The General Industry Safety and Health Program provides a great starting point for developing your safety and health program. The program is easily customizable, and is a great foundation for any company safety and health program. It includes:
- General Company Safety and Health Policies
- An OSHA Record keeping Policy
- A Fire Prevention Plan
- A Hazard Communication Standard
- A Personal Protective Equipment Plan
- Walking and Working Surfaces
These are the most commonly required components of any safety and health program. Our website also offers safety programs focused on unique requirements, such as operation of forklifts. These can be easily merged into your company safety plan.
How does it work?
It's easy! Just download the program from our website. Review the program and update the grey marked areas with company specific information. You will have a complete plan in minutes!
Included with the plan are:
- Incident Reporting Forms
- Incident Investigation Forms
- Chemical Inventory List
- Fire Emergency Action Plan
- Fire Hazard Survey
- Job Hazard Analysis Form
- OSHA 300 Workplace Injury Form
- OSHA 300A Annual Summary
- OSHA 301 Injury Form
- Training Evaluation Form
- Training Record Form
Guidance on Developing Your Safety Program
Building a company safety and health program is a time-consuming, yet important process.
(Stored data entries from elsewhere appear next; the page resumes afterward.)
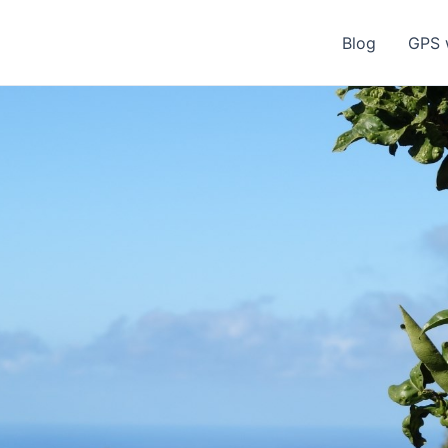
Blog
GPS 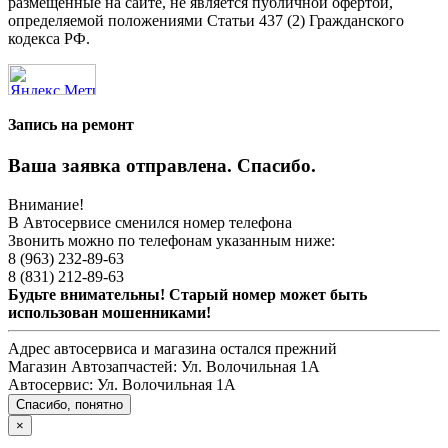
размещенные на сайте, не является публичной офертой,
определяемой положениями Статьи 437 (2) Гражданского
кодекса РФ.
Запись на ремонт
Ваша заявка отправлена. Спасибо.
Внимание!
В Автосервисе сменился номер телефона
Звонить можно по телефонам указанным ниже:
8 (963) 232-89-63
8 (831) 212-89-63
Будьте внимательны! Старый номер может быть
использован мошенниками!
Адрес автосервиса и магазина остался прежний
Магазин Автозапчастей:
Ул. Волочильная 1А
Автосервис:
Ул. Волочильная 1А
Спасибо, понятно
×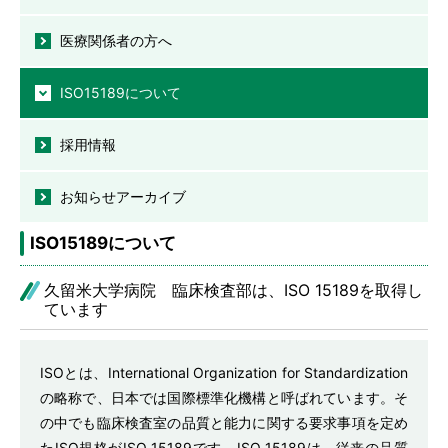
医療関係者の方へ
ISO15189について
採用情報
お知らせアーカイブ
ISO15189について
久留米大学病院 臨床検査部は、ISO 15189を取得し
ています
ISOとは、International Organization for Standardization
の略称で、日本では国際標準化機構と呼ばれています。そ
の中でも臨床検査室の品質と能力に関する要求事項を定め
たISO規格がISO 15189です。ISO 15189は、従来の品質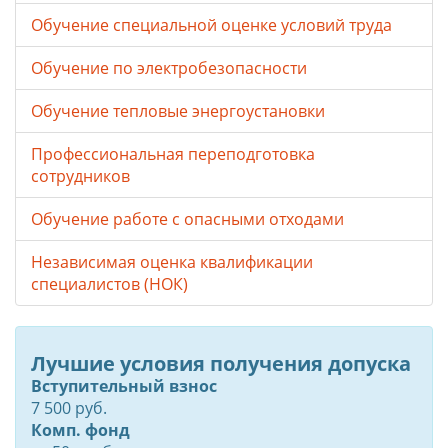
Обучение специальной оценке условий труда
Обучение по электробезопасности
Обучение тепловые энергоустановки
Профессиональная переподготовка
сотрудников
Обучение работе с опасными отходами
Независимая оценка квалификации
специалистов (НОК)
Лучшие условия получения допуска
Вступительный взнос
7 500 руб.
Комп. фонд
There are seven basic steps for establishing a functioning company safety program.
Step 1 - OSHA Requirements That Apply To Most Employers
Nearly every employer must implement the following programs:
- Hazard Communication Standard
- Emergency Action Plans
- Fire Safety
- Exit Routes
- Walking & Working Surfaces
- Medical And First Aid
The General Industry Safety and Health Program contains all of these policies.
Step 2 - Special Requirements That May Apply To Your Workplace
In addition to the general requirements covered in Step 1, many employers may also have the following requirements:
- Machine Guarding
- Lockout Tagout
- Electrical Hazards
- Personal Protective Equipment
- Hearing Conservation
- Confined Spaces
- Bloodborne Pathogens
- Powered Industrial Trucks (Forklifts)
Step 3 - Survey Workplace For Additional Hazards
OSHA's General Duty Clause requires that employers protect workers from hazards, even if they are not covered by a specific standard. Only by surveying the workplace for additional hazards can employers be sure that they are protecting their workers.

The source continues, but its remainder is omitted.